GUARIRE I TRAUMI

Fonte: Uno Editori

Ho letto il libro di Marco Massignan con molto interesse, perché operare sui traumi utilizzando gli strumenti che sono propri di ogni individuo, sia a livello fisico sia a livello sottile, significano confrontarsi con il problema in modo consapevole, educare noi stessi a gestire questo difficile e sempre presente concetto e, in ultima analisi, a evolvere verso la condivisione del trauma armonizzandolo con tutti i livelli del nostro essere.
Devo ammettere di aver trovato alcune difficoltà nella comprensione del significato che l’autore da’ a certi termini ma, come il Sig. Massignan premette sia in avvertenza sia nell’Introduzione, l’approccio al volume non dovrebbe essere tecnico ne’ terapeutico - risolutivo; piuttosto, dovrebbe indurre il lettore ad apprendere un “nuovo” punto di vista che in realtà, come accade sempre più spesso nell’era contemporanea, è una ri-scoperta di principi e tecniche conosciute e ampiamente utilizzate nel Mondo Antico.

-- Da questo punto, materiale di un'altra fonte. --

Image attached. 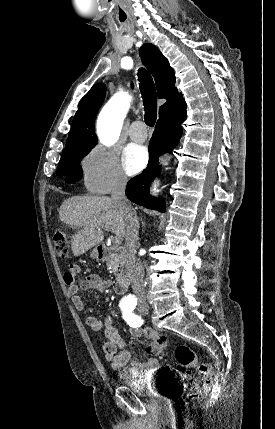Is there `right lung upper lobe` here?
<instances>
[{"label": "right lung upper lobe", "mask_w": 275, "mask_h": 429, "mask_svg": "<svg viewBox=\"0 0 275 429\" xmlns=\"http://www.w3.org/2000/svg\"><path fill=\"white\" fill-rule=\"evenodd\" d=\"M140 55L155 78L158 97L167 99L159 109L158 120L167 118L176 113L183 105H186L182 94L175 88L174 71L160 50L150 43L141 47ZM105 91L106 86L104 84H97L82 98L74 116L62 156L89 153L97 144L94 120L104 101Z\"/></svg>", "instance_id": "obj_1"}]
</instances>
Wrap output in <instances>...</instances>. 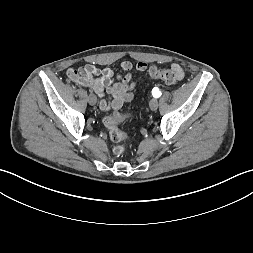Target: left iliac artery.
Masks as SVG:
<instances>
[{
    "label": "left iliac artery",
    "instance_id": "left-iliac-artery-1",
    "mask_svg": "<svg viewBox=\"0 0 253 253\" xmlns=\"http://www.w3.org/2000/svg\"><path fill=\"white\" fill-rule=\"evenodd\" d=\"M152 95L155 97V98H158L161 96V92L159 91V89L157 87L153 88L152 90Z\"/></svg>",
    "mask_w": 253,
    "mask_h": 253
}]
</instances>
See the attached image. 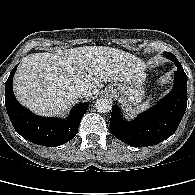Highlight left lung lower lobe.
Masks as SVG:
<instances>
[{
	"label": "left lung lower lobe",
	"mask_w": 195,
	"mask_h": 195,
	"mask_svg": "<svg viewBox=\"0 0 195 195\" xmlns=\"http://www.w3.org/2000/svg\"><path fill=\"white\" fill-rule=\"evenodd\" d=\"M174 63L177 67L174 86L157 105L132 122L124 121L119 108L113 106L110 132L115 137L134 147H147L164 141L176 131L187 107V75L179 61Z\"/></svg>",
	"instance_id": "0a47b994"
}]
</instances>
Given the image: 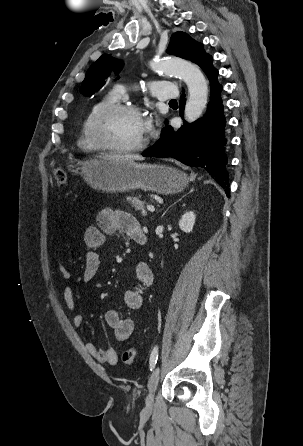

Già nell’introduzione ci si trova di fronte a una cruda descrizione del trauma come un vero e proprio “inferno in terra”, che pervade la nostra esistenza fin da prima della nascita. Il lettore potrebbe esserne spaventato ma la soluzione viene subito indicata: la tecnica presentata dall’autore deriva dall’esperienza pionieristica dell’Americano Peter Levin sulla cura dei traumi mediante il corpo fisico, o Somatic Experiencing.
Il Sig. Massignan ha integrato le tecniche di Levin con la sua esperienza nel campo sciamanico e con il metodo delle Costellazioni Familiari di Bert Hellinger, creando le Costellazioni Rituali (marchio registrato).
Sempre nell’Introduzione, si fa cenno alla risoluzione dei traumi mediante l’Anima che condivido in pieno, in quanto l’Anima è forse l’unica componente dell’individuo che vibra alla stessa frequenza dell’Universo, e che può metterci in comunicazione diretta con la Fonte Primaria della Creazione. Quando però l’autore parla di “frammenti d’anima che tutti noi abbiamo perso nelle vicissitudini della vita”, l’idea dell’anima che si frammenta e che si “perde” nel corso della vita non coincide con l’idea di Anima come forza energetica che può si trasformarsi, ma mai distruggersi o frammentarsi, comportamento che la mente ha invece ampiamente dimostrato in tutti gli esperimenti di manipolazione e controllo mentale (anche in questo caso è lo shock e il trauma che producono la frammentazione) dal controverso MKUltra in avanti.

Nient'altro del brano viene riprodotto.